═══ Given data

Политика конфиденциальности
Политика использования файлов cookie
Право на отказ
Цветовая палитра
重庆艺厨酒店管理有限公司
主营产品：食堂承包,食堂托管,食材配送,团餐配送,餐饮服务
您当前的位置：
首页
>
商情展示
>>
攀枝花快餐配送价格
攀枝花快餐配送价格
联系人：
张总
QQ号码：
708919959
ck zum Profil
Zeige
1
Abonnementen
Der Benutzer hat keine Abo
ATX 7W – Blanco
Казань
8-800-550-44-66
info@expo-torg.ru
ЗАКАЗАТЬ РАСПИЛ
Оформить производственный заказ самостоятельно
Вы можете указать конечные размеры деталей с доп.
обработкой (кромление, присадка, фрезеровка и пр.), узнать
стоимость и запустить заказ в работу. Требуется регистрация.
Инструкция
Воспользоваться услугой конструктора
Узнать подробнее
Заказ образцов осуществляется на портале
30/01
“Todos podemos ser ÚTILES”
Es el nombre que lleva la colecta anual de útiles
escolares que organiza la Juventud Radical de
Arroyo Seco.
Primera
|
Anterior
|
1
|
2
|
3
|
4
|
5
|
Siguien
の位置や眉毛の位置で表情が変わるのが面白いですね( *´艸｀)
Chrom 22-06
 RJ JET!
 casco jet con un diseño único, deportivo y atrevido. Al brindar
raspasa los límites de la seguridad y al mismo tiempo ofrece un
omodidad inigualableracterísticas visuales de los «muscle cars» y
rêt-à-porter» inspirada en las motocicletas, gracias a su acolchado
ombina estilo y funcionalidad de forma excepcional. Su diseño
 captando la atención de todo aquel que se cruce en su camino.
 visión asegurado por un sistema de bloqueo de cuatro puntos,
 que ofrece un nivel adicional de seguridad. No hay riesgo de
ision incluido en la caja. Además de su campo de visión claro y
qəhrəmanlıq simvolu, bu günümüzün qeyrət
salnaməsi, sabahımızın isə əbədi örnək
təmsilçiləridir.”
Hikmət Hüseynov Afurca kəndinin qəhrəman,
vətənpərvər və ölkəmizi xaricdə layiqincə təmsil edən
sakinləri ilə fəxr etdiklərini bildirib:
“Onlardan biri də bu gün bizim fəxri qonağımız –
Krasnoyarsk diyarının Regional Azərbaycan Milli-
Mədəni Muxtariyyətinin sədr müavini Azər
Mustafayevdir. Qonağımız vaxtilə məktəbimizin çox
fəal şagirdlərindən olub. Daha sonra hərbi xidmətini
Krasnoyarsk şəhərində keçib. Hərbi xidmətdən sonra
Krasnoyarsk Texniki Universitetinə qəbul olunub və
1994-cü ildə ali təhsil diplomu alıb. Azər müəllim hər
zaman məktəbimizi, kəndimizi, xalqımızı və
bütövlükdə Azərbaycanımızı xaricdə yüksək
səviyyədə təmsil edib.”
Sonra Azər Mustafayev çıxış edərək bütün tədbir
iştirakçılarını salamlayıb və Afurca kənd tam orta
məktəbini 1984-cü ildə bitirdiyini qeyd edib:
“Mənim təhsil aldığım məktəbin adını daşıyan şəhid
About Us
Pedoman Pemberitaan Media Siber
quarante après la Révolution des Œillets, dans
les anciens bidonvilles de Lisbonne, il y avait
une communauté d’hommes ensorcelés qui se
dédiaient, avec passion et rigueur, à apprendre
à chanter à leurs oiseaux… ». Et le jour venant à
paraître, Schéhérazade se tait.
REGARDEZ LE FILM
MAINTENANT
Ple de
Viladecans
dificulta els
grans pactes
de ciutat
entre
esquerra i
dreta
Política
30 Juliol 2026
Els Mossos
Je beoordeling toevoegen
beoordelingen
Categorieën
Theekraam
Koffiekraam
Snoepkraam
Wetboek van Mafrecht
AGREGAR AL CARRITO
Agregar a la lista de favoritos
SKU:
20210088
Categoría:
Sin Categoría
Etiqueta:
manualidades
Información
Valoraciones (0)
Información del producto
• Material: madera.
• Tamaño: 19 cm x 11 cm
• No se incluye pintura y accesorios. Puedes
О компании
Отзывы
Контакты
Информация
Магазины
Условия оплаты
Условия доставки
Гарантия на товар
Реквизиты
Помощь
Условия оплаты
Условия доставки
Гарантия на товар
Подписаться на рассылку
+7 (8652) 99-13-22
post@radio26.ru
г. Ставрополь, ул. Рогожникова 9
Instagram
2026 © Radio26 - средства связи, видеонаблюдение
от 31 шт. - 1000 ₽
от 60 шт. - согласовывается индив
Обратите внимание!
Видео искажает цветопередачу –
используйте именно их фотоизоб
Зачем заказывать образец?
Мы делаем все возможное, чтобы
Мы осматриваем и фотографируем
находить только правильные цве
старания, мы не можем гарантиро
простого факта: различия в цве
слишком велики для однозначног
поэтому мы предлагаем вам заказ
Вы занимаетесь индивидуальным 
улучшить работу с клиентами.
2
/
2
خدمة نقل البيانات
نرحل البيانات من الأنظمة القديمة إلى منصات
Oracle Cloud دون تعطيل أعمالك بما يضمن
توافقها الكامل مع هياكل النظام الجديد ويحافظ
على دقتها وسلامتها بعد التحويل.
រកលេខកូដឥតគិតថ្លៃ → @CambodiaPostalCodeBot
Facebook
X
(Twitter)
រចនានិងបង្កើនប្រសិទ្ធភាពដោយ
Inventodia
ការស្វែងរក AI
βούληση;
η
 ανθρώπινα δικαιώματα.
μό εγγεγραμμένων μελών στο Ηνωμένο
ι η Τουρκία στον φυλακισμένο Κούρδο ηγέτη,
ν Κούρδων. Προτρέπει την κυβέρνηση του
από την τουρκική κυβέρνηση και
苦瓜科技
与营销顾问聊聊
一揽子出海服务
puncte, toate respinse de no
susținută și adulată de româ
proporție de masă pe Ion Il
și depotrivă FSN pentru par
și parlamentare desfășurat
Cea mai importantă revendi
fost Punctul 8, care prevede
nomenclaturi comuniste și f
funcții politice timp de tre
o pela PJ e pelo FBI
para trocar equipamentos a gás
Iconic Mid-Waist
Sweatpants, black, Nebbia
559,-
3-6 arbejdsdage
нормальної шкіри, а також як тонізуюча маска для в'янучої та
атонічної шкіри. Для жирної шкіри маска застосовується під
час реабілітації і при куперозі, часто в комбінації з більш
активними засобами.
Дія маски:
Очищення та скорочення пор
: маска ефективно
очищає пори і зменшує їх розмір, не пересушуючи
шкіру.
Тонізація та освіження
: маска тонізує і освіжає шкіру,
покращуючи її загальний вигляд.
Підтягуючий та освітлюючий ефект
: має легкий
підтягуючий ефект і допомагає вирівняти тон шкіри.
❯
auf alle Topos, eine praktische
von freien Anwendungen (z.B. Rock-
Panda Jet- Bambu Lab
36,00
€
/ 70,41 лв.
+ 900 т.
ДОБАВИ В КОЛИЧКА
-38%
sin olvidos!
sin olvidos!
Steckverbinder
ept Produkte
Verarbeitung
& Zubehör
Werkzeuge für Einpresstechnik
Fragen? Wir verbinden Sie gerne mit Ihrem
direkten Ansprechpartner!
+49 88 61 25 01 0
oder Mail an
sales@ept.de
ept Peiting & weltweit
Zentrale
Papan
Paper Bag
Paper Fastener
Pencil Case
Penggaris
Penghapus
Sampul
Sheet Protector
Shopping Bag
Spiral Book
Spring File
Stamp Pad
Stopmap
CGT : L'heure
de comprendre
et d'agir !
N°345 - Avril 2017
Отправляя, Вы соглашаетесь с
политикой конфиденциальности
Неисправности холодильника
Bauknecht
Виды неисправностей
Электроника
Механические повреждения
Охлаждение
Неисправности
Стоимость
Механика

══════

Starting with the line with "y accesorios. Puedes" above and going on through the line with "Вы занимаетесь индивидуальным", transcribe every line exactly, both ends included, and add nothing.

• No se incluye pintura y accesorios. Puedes
О компании
Отзывы
Контакты
Информация
Магазины
Условия оплаты
Условия доставки
Гарантия на товар
Реквизиты
Помощь
Условия оплаты
Условия доставки
Гарантия на товар
Подписаться на рассылку
+7 (8652) 99-13-22
post@radio26.ru
г. Ставрополь, ул. Рогожникова 9
Instagram
2026 © Radio26 - средства связи, видеонаблюдение
от 31 шт. - 1000 ₽
от 60 шт. - согласовывается индив
Обратите внимание!
Видео искажает цветопередачу –
используйте именно их фотоизоб
Зачем заказывать образец?
Мы делаем все возможное, чтобы
Мы осматриваем и фотографируем
находить только правильные цве
старания, мы не можем гарантиро
простого факта: различия в цве
слишком велики для однозначног
поэтому мы предлагаем вам заказ
Вы занимаетесь индивидуальным 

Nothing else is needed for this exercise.